### EXERCISE DETAILS:
Each line that has the string "UnAccredited" must be copied from the records below.

### MATERIAL FOR THIS EXERCISE:
____
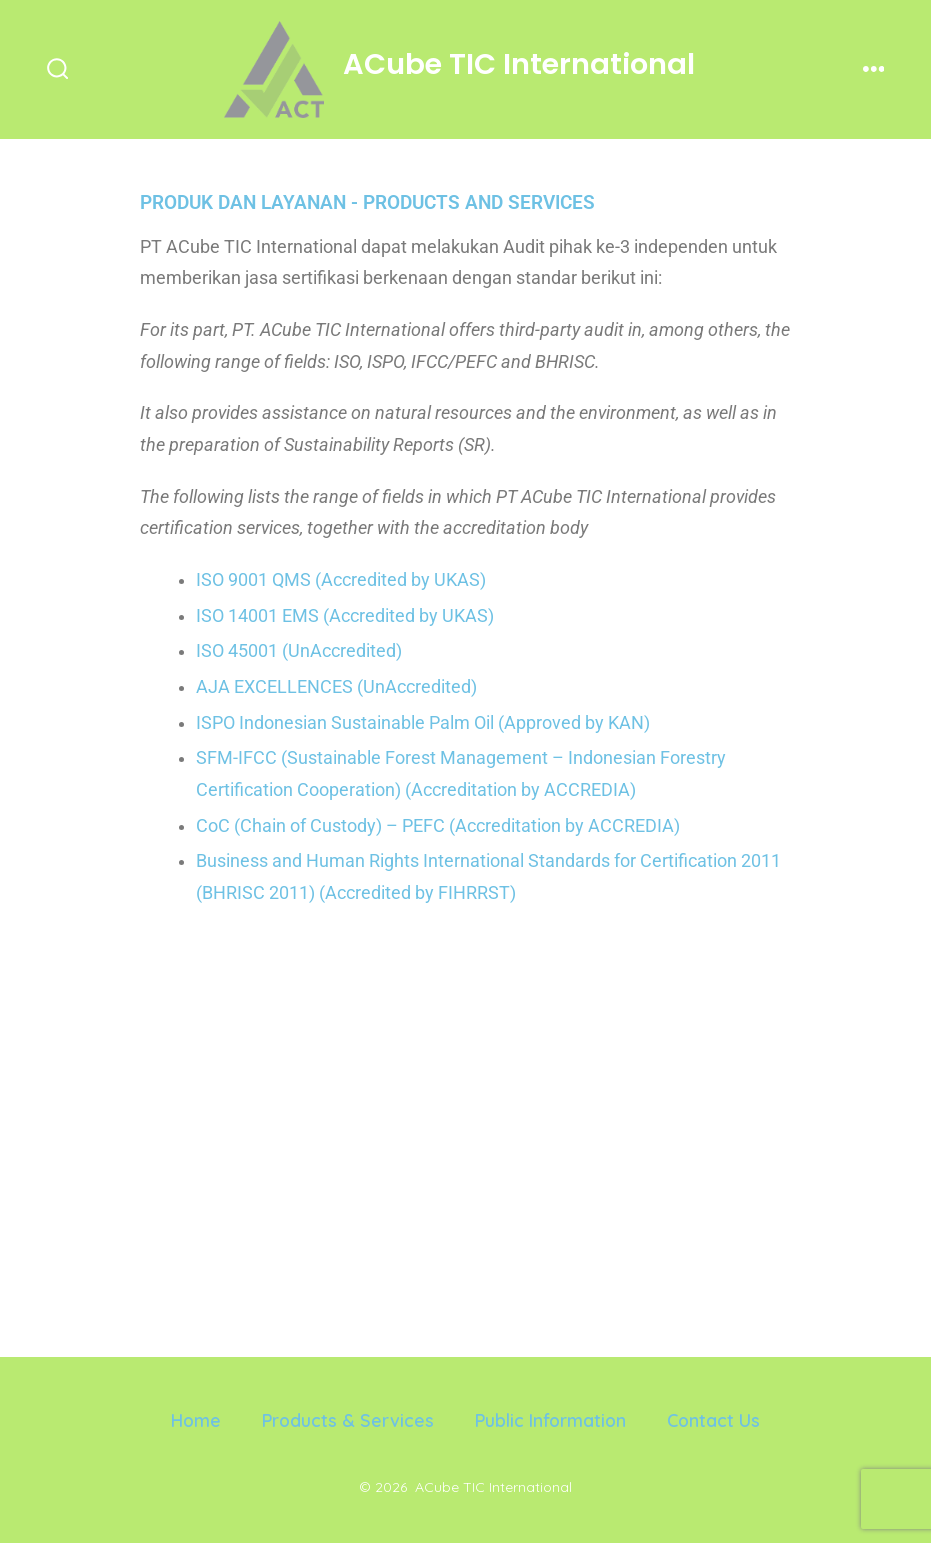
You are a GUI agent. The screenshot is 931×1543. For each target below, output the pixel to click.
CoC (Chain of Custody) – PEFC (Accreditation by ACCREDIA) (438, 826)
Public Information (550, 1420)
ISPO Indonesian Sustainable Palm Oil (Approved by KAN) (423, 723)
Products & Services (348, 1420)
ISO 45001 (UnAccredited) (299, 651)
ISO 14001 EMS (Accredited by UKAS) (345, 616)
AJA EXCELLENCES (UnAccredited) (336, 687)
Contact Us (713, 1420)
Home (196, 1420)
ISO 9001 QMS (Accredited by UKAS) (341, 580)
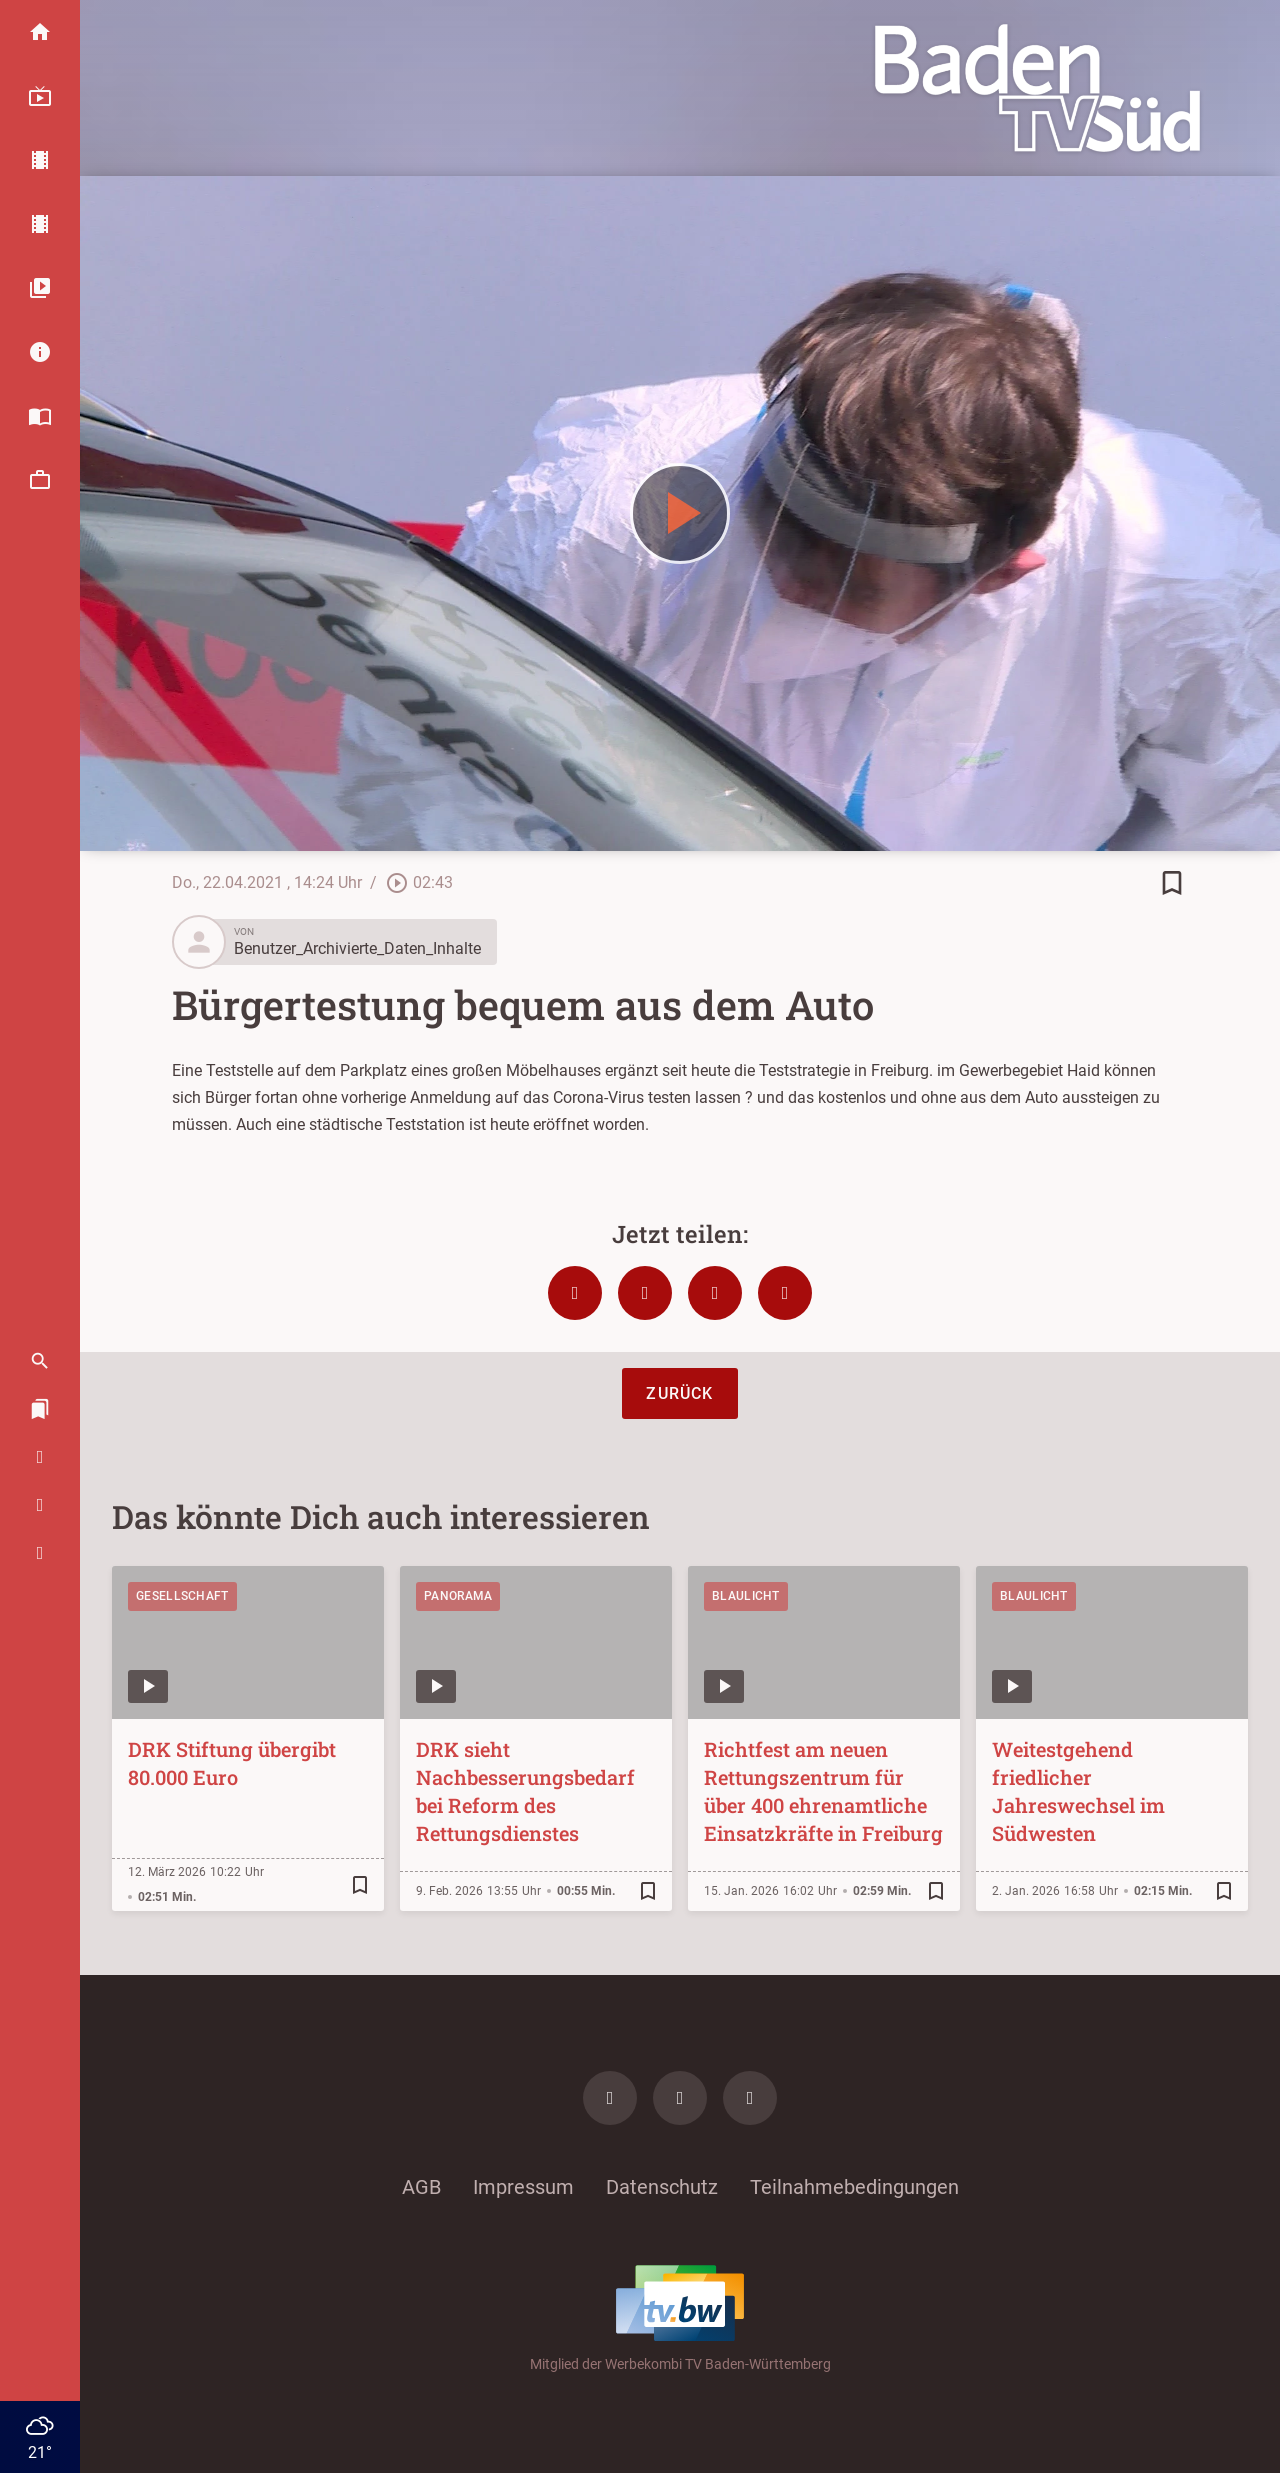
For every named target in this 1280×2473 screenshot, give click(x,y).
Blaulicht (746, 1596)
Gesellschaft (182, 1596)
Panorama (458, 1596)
____
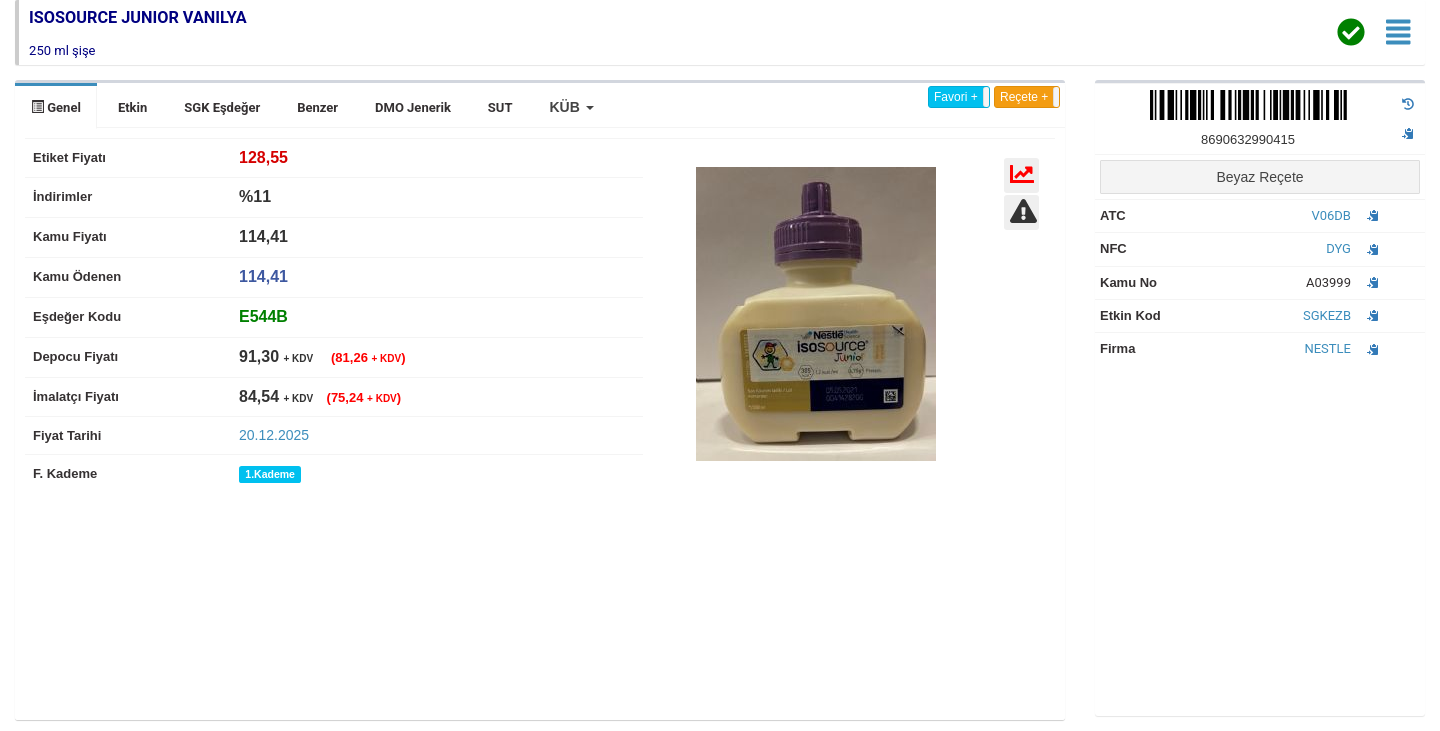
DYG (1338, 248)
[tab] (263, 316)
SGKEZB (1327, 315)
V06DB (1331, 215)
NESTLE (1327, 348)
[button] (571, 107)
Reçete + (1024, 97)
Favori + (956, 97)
____
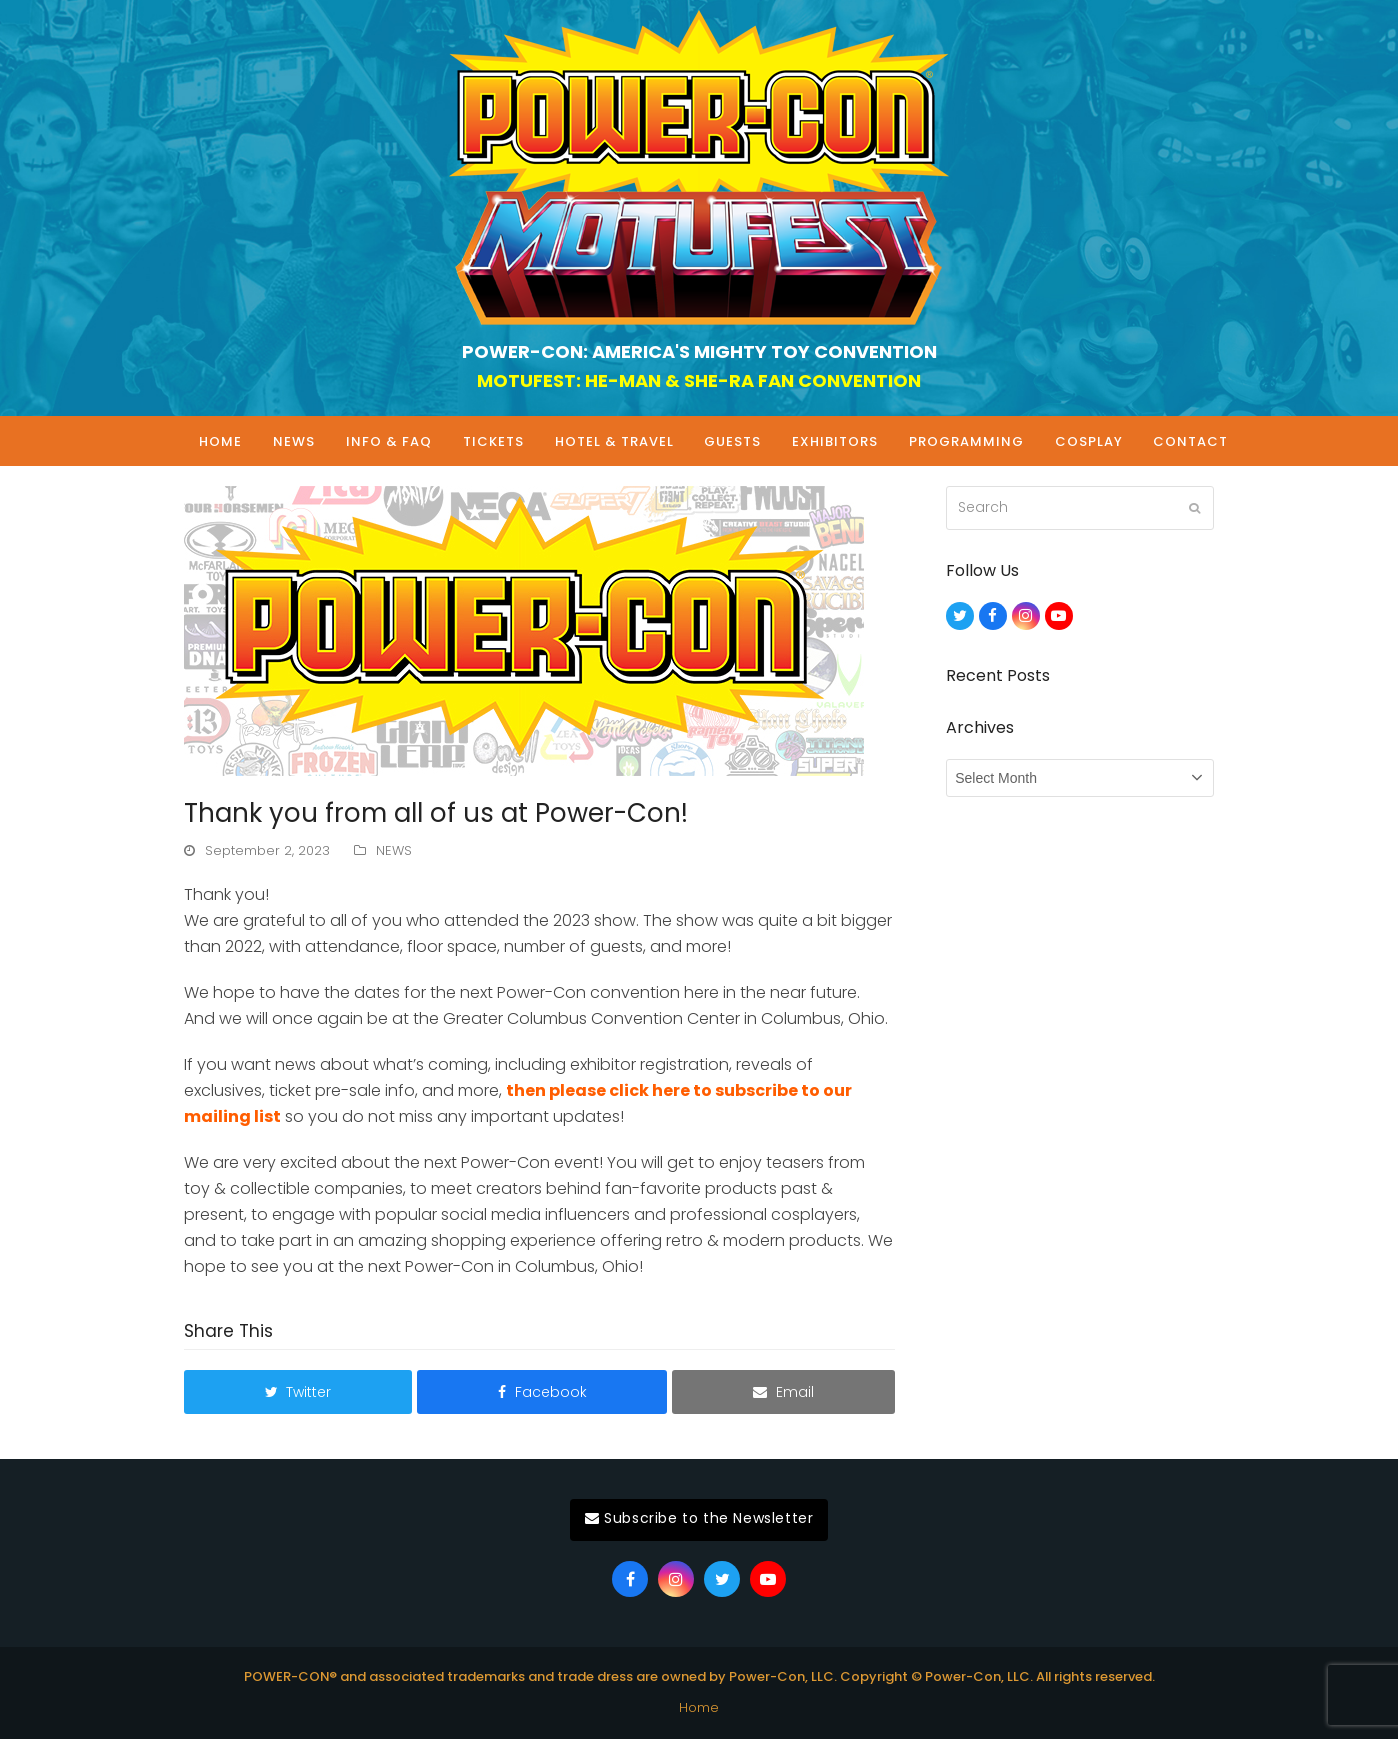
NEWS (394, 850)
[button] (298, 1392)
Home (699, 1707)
____
### RESULT FOR THIS EXERCISE:
ISO 45001 (UnAccredited) (299, 651)
AJA EXCELLENCES (UnAccredited) (336, 687)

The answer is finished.